Here's the full list, their role, and when to allow or block each.

The 12 bots that matter

OpenAI (3 bots)

| Bot | User-agent | Role | |---|---|---| | GPTBot | GPTBot | Training data for future models | | OAI-SearchBot | OAI-SearchBot | Builds the search index for ChatGPT Search | | ChatGPT-User | ChatGPT-User | Real-time fetch when a user requests your site |

Anthropic (3 bots)

| Bot | User-agent | Role | |---|---|---| | ClaudeBot | ClaudeBot | Training data for Claude models | | Claude-SearchBot | Claude-SearchBot | Search index for Claude.ai with web access | | Claude-User | Claude-User | Real-time fetch during a Claude conversation |

Perplexity (2 bots)

| Bot | User-agent | Role | |---|---|---| | PerplexityBot | PerplexityBot | Primary crawler for Perplexity's index | | Perplexity-User | Perplexity-User | Real-time fetch during query |

Google (1 bot, in addition to Googlebot)

| Bot | User-agent | Role | |---|---|---| | Google-Extended | Google-Extended | Training for Gemini and Vertex AI |

Other relevant ones

| Bot | User-agent | Role | |---|---|---| | CCBot | CCBot | Common Crawl, used by many AI training datasets | | Bytespider | Bytespider | ByteDance/TikTok AI training | | Applebot-Extended | Applebot-Extended | Apple Intelligence training | | Meta-ExternalAgent | Meta-ExternalAgent | Meta AI (Llama) related | | Amazonbot | Amazonbot | Amazon's AI training |

Pulling apart the three functions

Important to understand: training, indexing, and real-time fetching are three different things.

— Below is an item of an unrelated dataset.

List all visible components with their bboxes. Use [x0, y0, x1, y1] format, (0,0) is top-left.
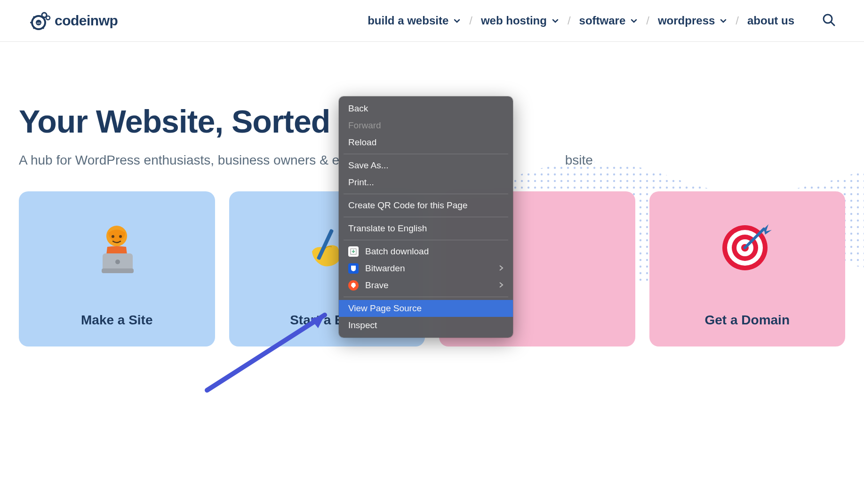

Training = your content is used to train future models. No direct traffic, no citation, long-term impact on model knowledge.
Indexing = your content is added to a search index. AI answers cite from there. Direct effect on visibility.
Real-time fetch = when someone explicitly asks an AI to read your URL, the bot fetches the page live. Direct effect on how well your content shows up in that answer.

Many sites block all three OpenAI or Anthropic functions, thinking "no training data given out". Result: they're also not cited in ChatGPT or Claude answers, because the search and real-time bots are blocked too.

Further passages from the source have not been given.